**Required action:**
Retype the data below exactly, skipping pictures.

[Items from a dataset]
Start of Block

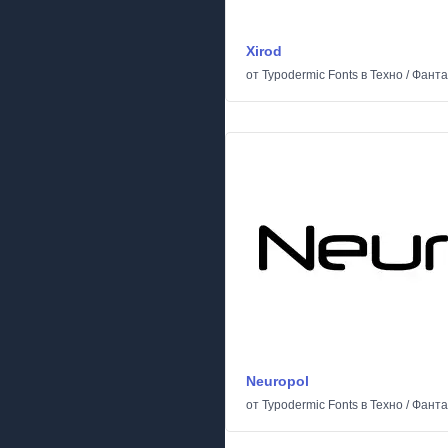
Xirod
от
Typodermic Fonts
в
Техно
/
Фанта
Neuropol
от
Typodermic Fonts
в
Техно
/
Фанта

End of Block

**Exercise response:**
Xirod
от
Typodermic Fonts
в
Техно
/
Фанта
Neuropol
от
Typodermic Fonts
в
Техно
/
Фанта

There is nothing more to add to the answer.